Source data:
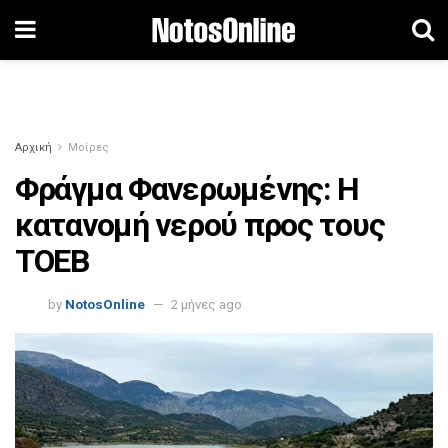
Αρχική
Μοίρες
Φράγμα Φανερωμένης: Η
κατανομή νερού προς τους
ΤΟΕΒ
by
NotosOnline
2 μήνες ago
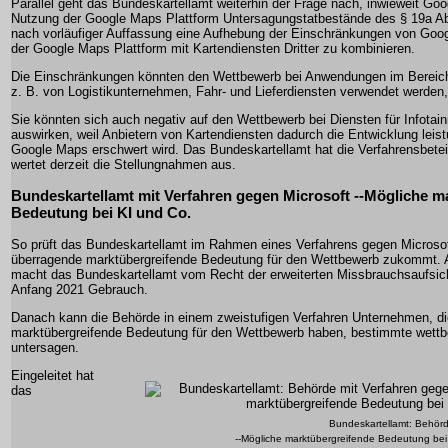
Parallel geht das Bundeskartellamt weiterhin der Frage nach, inwieweit Go
Nutzung der Google Maps Plattform Untersagungstatbestände des § 19a Ab
nach vorläufiger Auffassung eine Aufhebung der Einschränkungen von Googl
der Google Maps Plattform mit Kartendiensten Dritter zu kombinieren.
Die Einschränkungen könnten den Wettbewerb bei Anwendungen im Bereich 
z. B. von Logistikunternehmen, Fahr- und Lieferdiensten verwendet werden,
Sie könnten sich auch negativ auf den Wettbewerb bei Diensten für Infot
auswirken, weil Anbietern von Kartendiensten dadurch die Entwicklung leist
Google Maps erschwert wird. Das Bundeskartellamt hat die Verfahrensbetei
wertet derzeit die Stellungnahmen aus.
Bundeskartellamt mit Verfahren gegen Microsoft --Mögliche m
Bedeutung bei KI und Co.
So prüft das Bundeskartellamt im Rahmen eines Verfahrens gegen Microso
überragende marktübergreifende Bedeutung für den Wettbewerb zukommt. 
macht das Bundeskartellamt vom Recht der erweiterten Missbrauchsaufsich
Anfang 2021 Gebrauch.
Danach kann die Behörde in einem zweistufigen Verfahren Unternehmen, di
marktübergreifende Bedeutung für den Wettbewerb haben, bestimmte wett
untersagen.
Eingeleitet hat
das
Bundeskartellamt: Behörd
--Mögliche marktübergreifende Bedeutung bei 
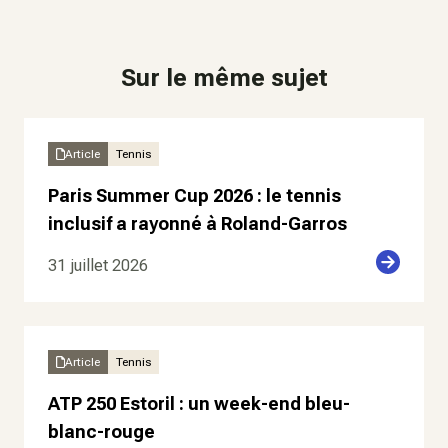
Sur le même sujet
Article
Tennis
Paris Summer Cup 2026 : le tennis
inclusif a rayonné à Roland-Garros
31 juillet 2026
Article
Tennis
ATP 250 Estoril : un week-end bleu-
blanc-rouge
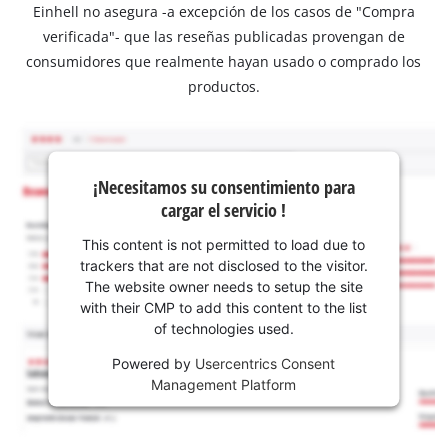
Einhell no asegura -a excepción de los casos de "Compra
verificada"- que las reseñas publicadas provengan de
consumidores que realmente hayan usado o comprado los
productos.
¡Necesitamos su consentimiento para
cargar el servicio !
This content is not permitted to load due to
trackers that are not disclosed to the visitor.
The website owner needs to setup the site
with their CMP to add this content to the list
of technologies used.
Powered by
Usercentrics Consent
Management Platform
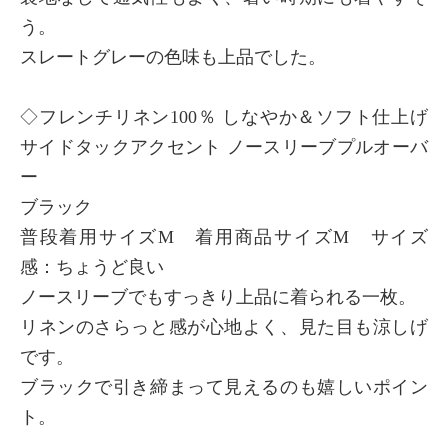
う。
スレートグレーの色味も上品でした。
◇フレンチリネン100％ しなやか＆ソフト仕上げ
サイドタックアクセント ノースリーブプルオーバ
ー
ブラック
普段着用サイズM 着用商品サイズM サイズ
感：ちょうど良い
ノースリーブでもすっきり上品に着られる一枚。
リネンのさらっと感が心地よく、見た目も涼しげ
です。
ブラックで引き締まって見えるのも嬉しいポイン
ト。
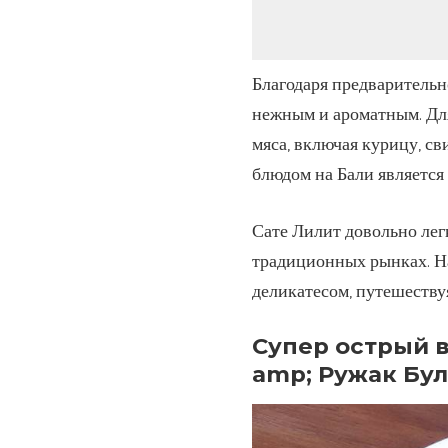
Благодаря предварительн
нежным и ароматным. Дл
мяса, включая курицу, с
блюдом на Бали является 
Сате Лилит довольно легк
традиционных рынках. На
деликатесом, путешествуя
Супер острый в
amp; Ружак Бул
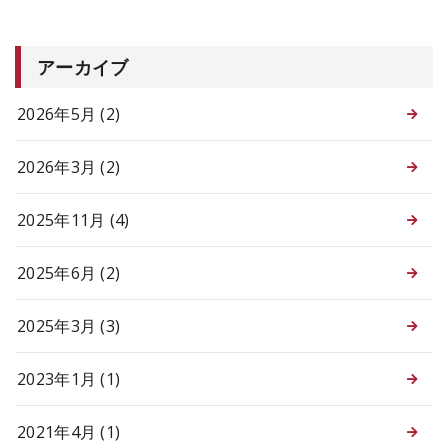
アーカイブ
2026年5月 (2)
2026年3月 (2)
2025年11月 (4)
2025年6月 (2)
2025年3月 (3)
2023年1月 (1)
2021年4月 (1)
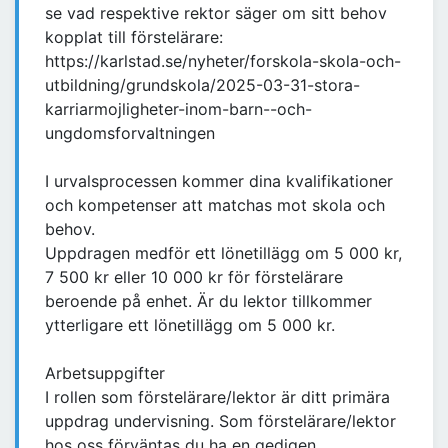
se vad respektive rektor säger om sitt behov
kopplat till förstelärare:
https://karlstad.se/nyheter/forskola-skola-och-
utbildning/grundskola/2025-03-31-stora-
karriarmojligheter-inom-barn--och-
ungdomsforvaltningen
I urvalsprocessen kommer dina kvalifikationer
och kompetenser att matchas mot skola och
behov.
Uppdragen medför ett lönetillägg om 5 000 kr,
7 500 kr eller 10 000 kr för förstelärare
beroende på enhet. Är du lektor tillkommer
ytterligare ett lönetillägg om 5 000 kr.
Arbetsuppgifter
I rollen som förstelärare/lektor är ditt primära
uppdrag undervisning. Som förstelärare/lektor
hos oss förväntas du ha en gedigen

(Brief)
Above are the records. Copy word for word only their lines from the one holding "with their CMP" through the one holding "ノースリーブでもすっきり上品に着られる一枚。", both included, and skip the images.

(Result for this exercise)
with their CMP to add this content to the list
of technologies used.
Powered by
Usercentrics Consent
Management Platform
う。
スレートグレーの色味も上品でした。
◇フレンチリネン100％ しなやか＆ソフト仕上げ
サイドタックアクセント ノースリーブプルオーバ
ー
ブラック
普段着用サイズM 着用商品サイズM サイズ
感：ちょうど良い
ノースリーブでもすっきり上品に着られる一枚。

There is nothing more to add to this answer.